#### PROBLEM STATEMENT
Return each line of the data below exactly, omitting any pictures.

#### SUPPLIED RECORDS
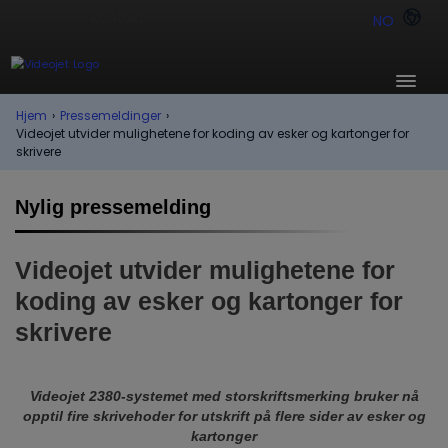
NO
Hjem
›
Pressemeldinger
›
Videojet utvider mulighetene for koding av esker og kartonger for
skrivere
Nylig pressemelding
Videojet utvider mulighetene for
koding av esker og kartonger for
skrivere
Videojet 2380-systemet med storskriftsmerking bruker nå
opptil fire skrivehoder for utskrift på flere sider av esker og
kartonger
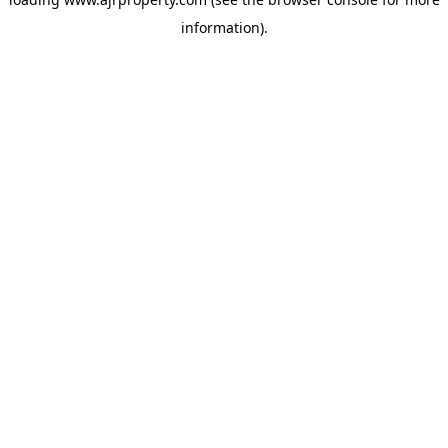
information).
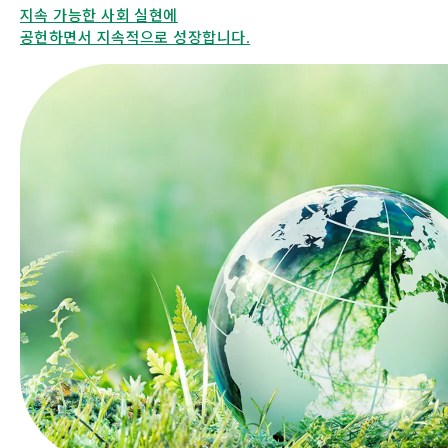
지속 가능한 사회 실현에
공헌하면서 지속적으로 성장합니다.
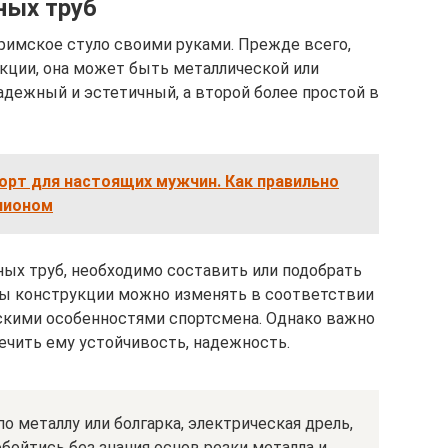
ных труб
 римское стуло своими руками. Прежде всего,
кции, она может быть металлической или
адежный и эстетичный, а второй более простой в
орт для настоящих мужчин. Как правильно
пионом
ых труб, необходимо составить или подобрать
ры конструкции можно изменять в соответствии
скими особенностями спортсмена. Однако важно
ечить ему устойчивость, надежность.
о металлу или болгарка, электрическая дрель,
обойтись без знания основ резки металла и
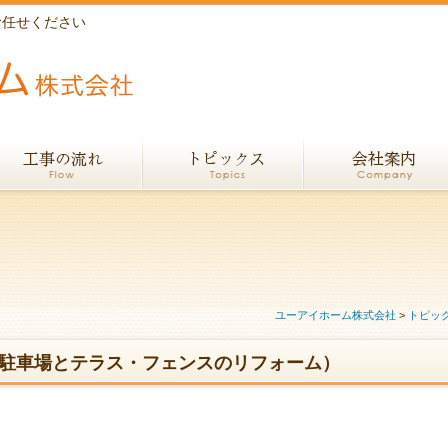
お任せください
ユーアイホーム株式会社
>
トピッ
（駐車場とテラス・フェンスのリフォーム）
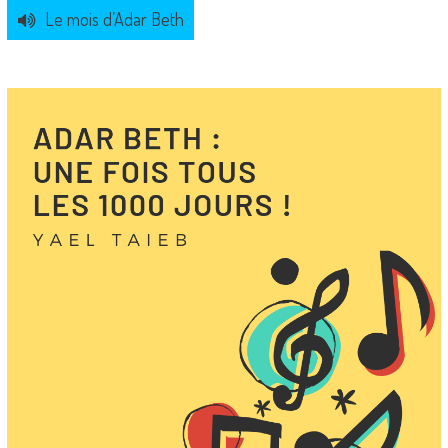
Le mois d’Adar Beth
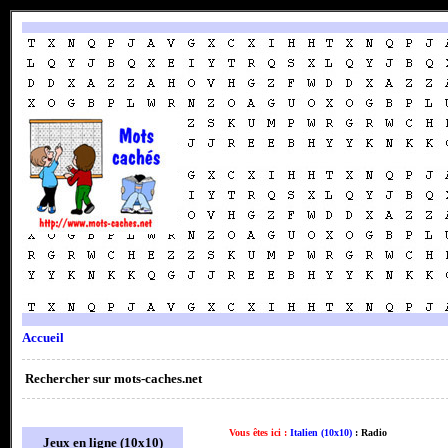
Accueil
Rechercher sur mots-caches.net
Vous êtes ici :
Italien (10x10)
: Radio
Jeux en ligne (10x10)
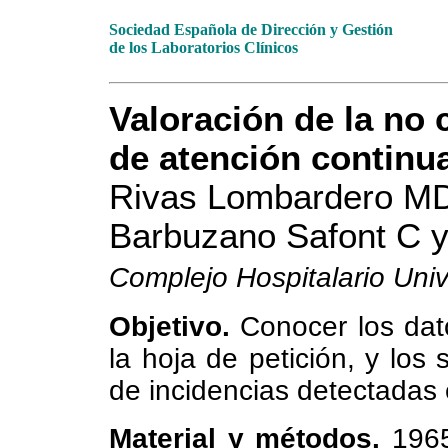
Sociedad Española de Dirección y Gestión
de los Laboratorios Clínicos
Valoración de la no
de atención continu
Rivas Lombardero MD
Barbuzano Safont C 
Complejo Hospitalario Univ
Objetivo.
Conocer los dat
la hoja de petición, y los
de incidencias detectadas e
Material y métodos.
1965 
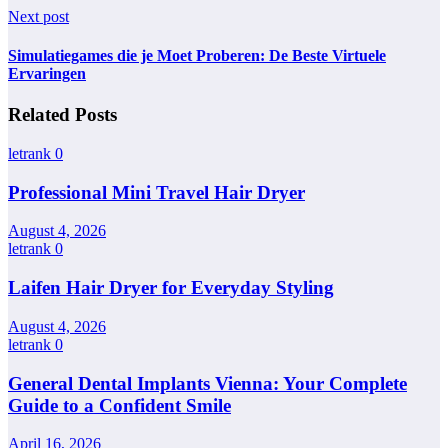
Next post
Simulatiegames die je Moet Proberen: De Beste Virtuele
Ervaringen
Related Posts
letrank
0
Professional Mini Travel Hair Dryer
August 4, 2026
letrank
0
Laifen Hair Dryer for Everyday Styling
August 4, 2026
letrank
0
General Dental Implants Vienna: Your Complete
Guide to a Confident Smile
April 16, 2026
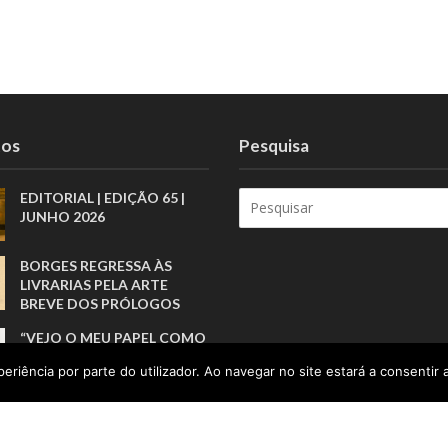
tos
Pesquisa
EDITORIAL | EDIÇÃO 65 |
JUNHO 2026
BORGES REGRESSA ÀS
LIVRARIAS PELA ARTE
BREVE DOS PRÓLOGOS
“VEJO O MEU PAPEL COMO
O DE ALGUÉM QUE CRIA
eriência por parte do utilizador. Ao navegar no site estará a consentir a
PONTES”
“O DIREITO A
SIMPLESMENTE SER
CRIANÇA”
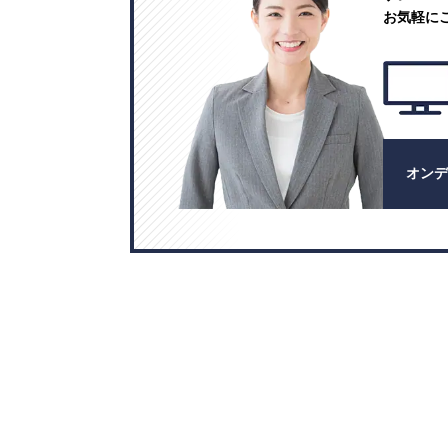
お気軽に
オン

#### RESULT
NO
Hjem
›
Pressemeldinger
›
Videojet utvider mulighetene for koding av esker og kartonger for
skrivere
Nylig pressemelding
Videojet utvider mulighetene for
koding av esker og kartonger for
skrivere
Videojet 2380-systemet med storskriftsmerking bruker nå
opptil fire skrivehoder for utskrift på flere sider av esker og
kartonger
information).
지속 가능한 사회 실현에
공헌하면서 지속적으로 성장합니다.
ных труб
 римское стуло своими руками. Прежде всего,
кции, она может быть металлической или
адежный и эстетичный, а второй более простой в
орт для настоящих мужчин. Как правильно
пионом
ых труб, необходимо составить или подобрать
ры конструкции можно изменять в соответствии
скими особенностями спортсмена. Однако важно
ечить ему устойчивость, надежность.
о металлу или болгарка, электрическая дрель,
обойтись без знания основ резки металла и
お任せください
ユーアイホーム株式会社
>
トピッ
（駐車場とテラス・フェンスのリフォーム）
Le mois d’Adar Beth
Accueil
Rechercher sur mots-caches.net
Vous êtes ici :
Italien (10x10)
: Radio
Jeux en ligne (10x10)
Sociedad Española de Dirección y Gestión
de los Laboratorios Clínicos
Valoración de la no
de atención continu
Rivas Lombardero MD
Barbuzano Safont C 
Complejo Hospitalario Univ
Objetivo.
Conocer los dat
la hoja de petición, y los
de incidencias detectadas e
Material y métodos.
1965 
Next post
Simulatiegames die je Moet Proberen: De Beste Virtuele
Ervaringen
Related Posts
letrank
0
Professional Mini Travel Hair Dryer
August 4, 2026
letrank
0
Laifen Hair Dryer for Everyday Styling
August 4, 2026
letrank
0
General Dental Implants Vienna: Your Complete
Guide to a Confident Smile
April 16, 2026
tos
Pesquisa
EDITORIAL | EDIÇÃO 65 |
JUNHO 2026
BORGES REGRESSA ÀS
LIVRARIAS PELA ARTE
BREVE DOS PRÓLOGOS
“VEJO O MEU PAPEL COMO
O DE ALGUÉM QUE CRIA
eriência por parte do utilizador. Ao navegar no site estará a consentir a
PONTES”
“O DIREITO A
SIMPLESMENTE SER
CRIANÇA”
お気軽に
オン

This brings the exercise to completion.